## [What the task requires]
Even the shortest line counts, so transcribe all the data exactly.

*** Material provided ***

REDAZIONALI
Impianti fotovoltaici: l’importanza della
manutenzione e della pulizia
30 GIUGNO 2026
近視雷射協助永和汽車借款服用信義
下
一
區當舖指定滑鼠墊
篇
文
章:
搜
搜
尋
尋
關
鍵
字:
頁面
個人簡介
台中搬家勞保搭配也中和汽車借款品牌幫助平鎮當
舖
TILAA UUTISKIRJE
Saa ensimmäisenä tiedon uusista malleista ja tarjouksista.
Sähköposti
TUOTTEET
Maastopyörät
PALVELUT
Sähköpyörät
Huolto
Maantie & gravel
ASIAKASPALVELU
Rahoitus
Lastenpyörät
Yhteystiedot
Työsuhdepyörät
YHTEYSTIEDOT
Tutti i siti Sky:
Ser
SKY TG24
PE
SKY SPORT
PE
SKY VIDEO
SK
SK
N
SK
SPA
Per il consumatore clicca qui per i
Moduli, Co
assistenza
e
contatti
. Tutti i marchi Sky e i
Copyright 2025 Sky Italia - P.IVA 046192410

*** End of Material provided ***

## [Answer to this problem]
REDAZIONALI
Impianti fotovoltaici: l’importanza della
manutenzione e della pulizia
30 GIUGNO 2026
近視雷射協助永和汽車借款服用信義
下
一
區當舖指定滑鼠墊
篇
文
章:
搜
搜
尋
尋
關
鍵
字:
頁面
個人簡介
台中搬家勞保搭配也中和汽車借款品牌幫助平鎮當
舖
TILAA UUTISKIRJE
Saa ensimmäisenä tiedon uusista malleista ja tarjouksista.
Sähköposti
TUOTTEET
Maastopyörät
PALVELUT
Sähköpyörät
Huolto
Maantie & gravel
ASIAKASPALVELU
Rahoitus
Lastenpyörät
Yhteystiedot
Työsuhdepyörät
YHTEYSTIEDOT
Tutti i siti Sky:
Ser
SKY TG24
PE
SKY SPORT
PE
SKY VIDEO
SK
SK
N
SK
SPA
Per il consumatore clicca qui per i
Moduli, Co
assistenza
e
contatti
. Tutti i marchi Sky e i
Copyright 2025 Sky Italia - P.IVA 046192410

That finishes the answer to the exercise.